May 11, 2007 The problems in understanding the true nature of the “vacuum” of space were discussed by theoretical physicist Alvaro de Rújula from CERN (the European Council for Nuclear Research) in Geneva, Switzerland, and a professor of physics at Boston University at the EPL symposium, “Physics In Our Times” held 10 May at the Fondation Del Duca de l’Institut de France, Paris.
“As it turns out, the vacuum is not empty - there is a difference between the vacuum and nothingness,” he stated. “Surprisingly, of all known ‘substances’, the vacuum is the least well understood.”
From the point of view of cosmology, the vacuum appears to have an energy density, which is sometimes called “dark energy” or the “cosmological constant”, responsible for the observed accelerated expansion of the universe. From a particle physics viewpoint, the vacuum is permeated by a “Higgs Field” - named after physicist Peter Higgs. In the Standard Model of particle physics (which has mapped the subatomic world with remarkable success for over 30 years), the masses of all particles are generated as a result of their interactions with this field.
It should also be possible to detect excitations of the Higgs field in the form of a particle known as the “Higgs boson”. Detecting the Higgs - the only particle in the Standard Model that has not been observed experimentally - is therefore one of the outstanding challenges in particle physics today. Scientists hope to detect the Higgs using CERN’s Large Hadron Collider (LHC), due to come online in November this year. The LHC will be the world’s largest particle accelerator, colliding protons on protons at a total energy of 16 TeV (16x1012 eV) to generate what physicists hope will be a slew of new particles, including the Higgs.

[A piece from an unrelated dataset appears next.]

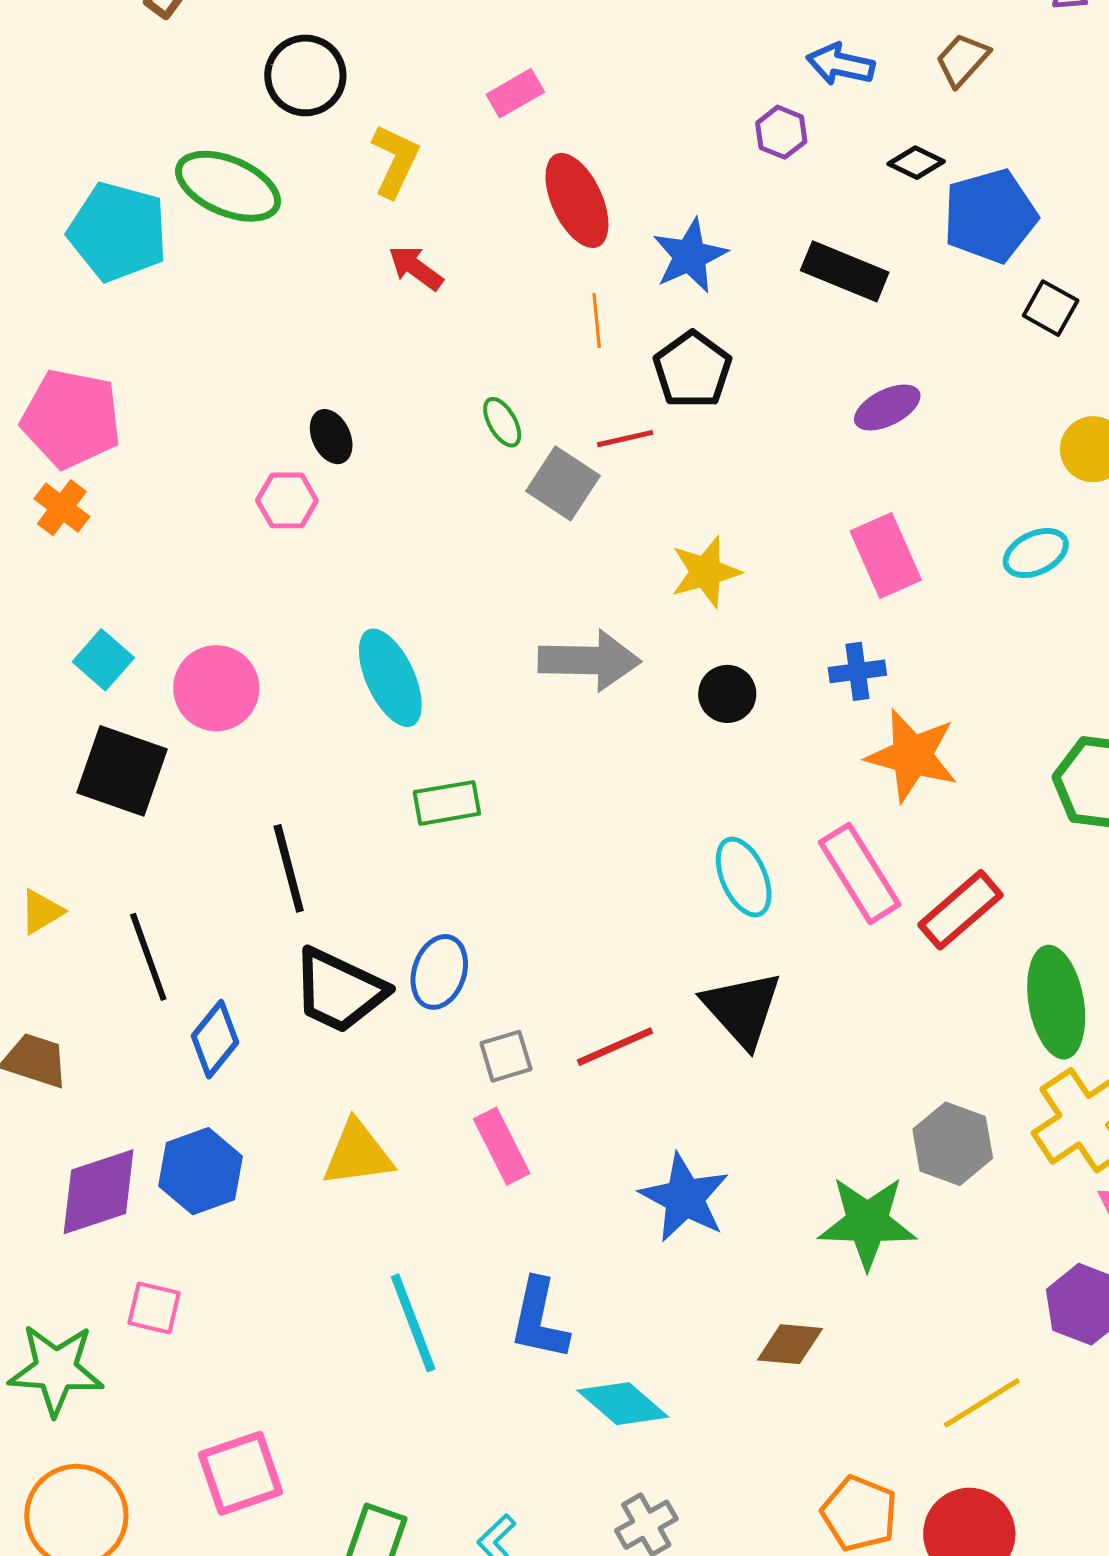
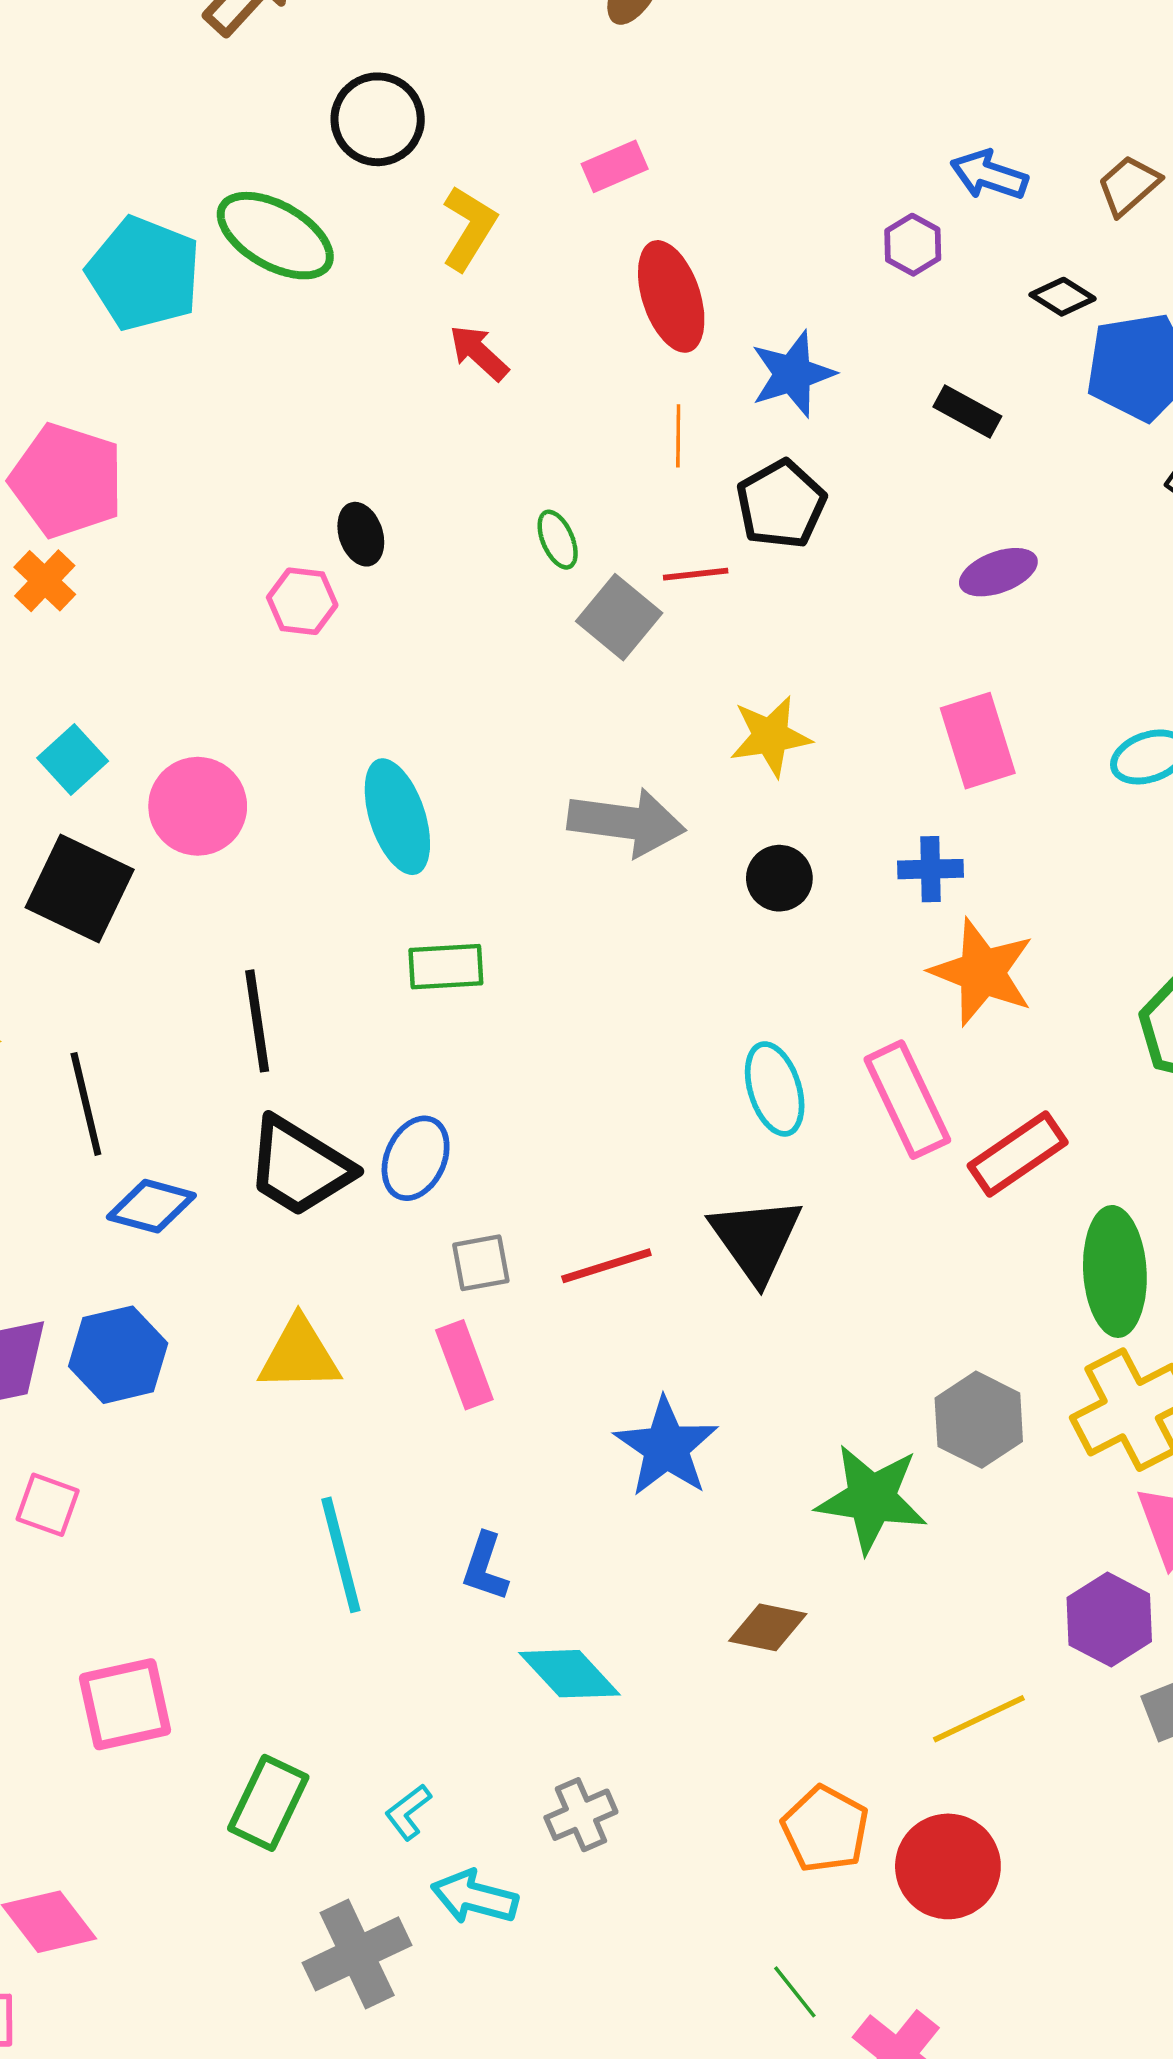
black rectangle: (845, 271) -> (967, 412), size x0.7
blue diamond: (215, 1039) -> (151, 1206), turned 60
blue L-shape: (539, 1319) -> (485, 1567), size x0.7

The LHC will also search for many hypothetical particles other than the Higgs boson in what is called “physics beyond the Standard Model”, with “supersymmetry” being a promising candidate idea. Supersymmetric extensions of the Standard Model predict that all fundamental particles - such as quarks, photons and electrons - have ‘cousins’: their so-called `superpartners’, yet to be discovered.
Dr. de Rújula’s favourite achievement to date, in collaboration with Sheldon Glashow and Howard Georgi, has been understanding the masses of particles made of quarks. “My colleagues Arnon Dar and Shlomo Dado and I also believe we have recently solved the two main problems of high-energy astrophysics, gamma ray bursts and cosmic rays, but astrophysicists do not (yet) agree with this,” explained Dr. de Rújula.
Looking to the future, Dr. de Rújula believes that the LHC will teach us “something fundamental”. Apart from finding the Higgs, it is possible that the collider will produce the “dark matter” particles indirectly observed in the universe. “However, even if the LHC finds nothing this would also be very interesting because it would tell us that we haven’t understood anything about the vacuum. A complete lack of understanding often precedes a scientific revolution” he said.